Playlist: What Yahoo editors are listening to now

This Is Not A Safe Place - Ride
This Is Not A Safe Place - Ride

Vernon Lee, Senior news editor

With the release of This Is Not A Safe Place in August 2019, shoegaze legends Ride have once again returned to the top tier of the UK albums chart. Its sixth studio album - and the second comeback album after Ride reformed in 2014 - reached No.7 at its peak. While the Oxford band are no longer performing effects-heavy songs that had elevated them to fame in their formative years, they are still capable of crafting tuneful, poppy melodies such as “Future Love” and “Clouds of Saint Marie”. Revving it up with the post-punk leaning “Kill Switch” and the electro-tinged “Repetition” and winding down a notch with the acoustic-driven “Shadows Behind the Sun”, the quartet show that they are capable of reinventing themselves and staying ahead of musical fads. A leap forward from Weather Diaries, their previous album, This Is Not A Safe Place exemplifies that the band are poised to craft another chapter beyond their illustrious 30-year musical journey.

Fear Inoculum - Tool
Fear Inoculum - Tool

Dhany Osman, News editor/Senior content producer

After a 13-year wait Tool has finally released another album and it sounds... just like Tool! Danny Carey’s hypnotic poly-rhythms, Justin Chancellor’s epic bass tone, Adam Jones’ darker-than-the-abyss riffs and Maynard’s creeping, syncopated vocals - they’re all there on Fear Inoculum.

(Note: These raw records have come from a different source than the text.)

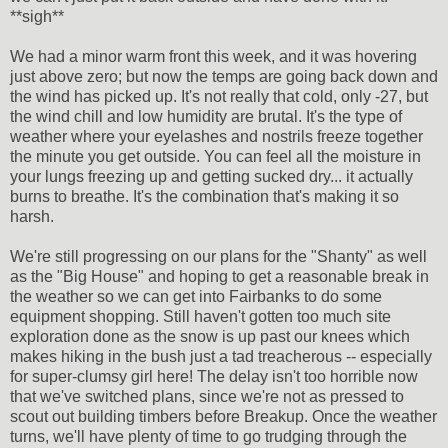
**sigh**
We had a minor warm front this week, and it was hovering
just above zero; but now the temps are going back down and
the wind has picked up. It's not really that cold, only -27, but
the wind chill and low humidity are brutal. It's the type of
weather where your eyelashes and nostrils freeze together
the minute you get outside. You can feel all the moisture in
your lungs freezing up and getting sucked dry... it actually
burns to breathe. It's the combination that's making it so
harsh.
We're still progressing on our plans for the "Shanty" as well
as the "Big House" and hoping to get a reasonable break in
the weather so we can get into Fairbanks to do some
equipment shopping. Still haven't gotten too much site
exploration done as the snow is up past our knees which
makes hiking in the bush just a tad treacherous -- especially
for super-clumsy girl here! The delay isn't too horrible now
that we've switched plans, since we're not as pressed to
scout out building timbers before Breakup. Once the weather
turns, we'll have plenty of time to go trudging through the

At just under 80 minutes there’s more than enough to please long-time fans. Tracks like “7empest” and “Descending” are as heavy and catchy as anything the band’s ever done.

This is a band that’s set their own standard by crafting a singular sound - and Fear Inoculum is a testament to that accomplishment.

Ghosteen - NIck Cave and The Bad Seeds
Ghosteen - NIck Cave and The Bad Seeds

Reta Lee, Editor-in-chief

I sporadically pick up Nick Cave’s response to fan mail every now and then, ever since he launched his journal that showed off his brutally honest and raw answers. And of course, he revealed his double album Ghosteen, alongside the Renaissance-like cover and tracklist in issue #63. Ghosteen trails after the band’s 2016 Skeleton Tree, and sounds like a warmer companion albeit coupled with eerie sounds and Nick’s numb prose. Occasionally you’ll hear the gentle piano keys, and dark rhythm that picks up when he sighs and longs for his late child’s return on “Waiting For You.”

Well, I'm just waiting for you
Waiting for you, waiting for you
Waiting for you, waiting for you
Waiting for you

Or the howling on “Your Funeral My Trial.” And the stretches of repeating lines again in “Spinning Sounds.”

It’s a hauntingly beautiful album that Nick Cave and Bad Seeds have recorded, that fits with the album’s lyrical themes. There’s so much depth and breadth in Nick’s Cave - emotive, full-bodied pieces of songs, recounted in hints of weariness and hope.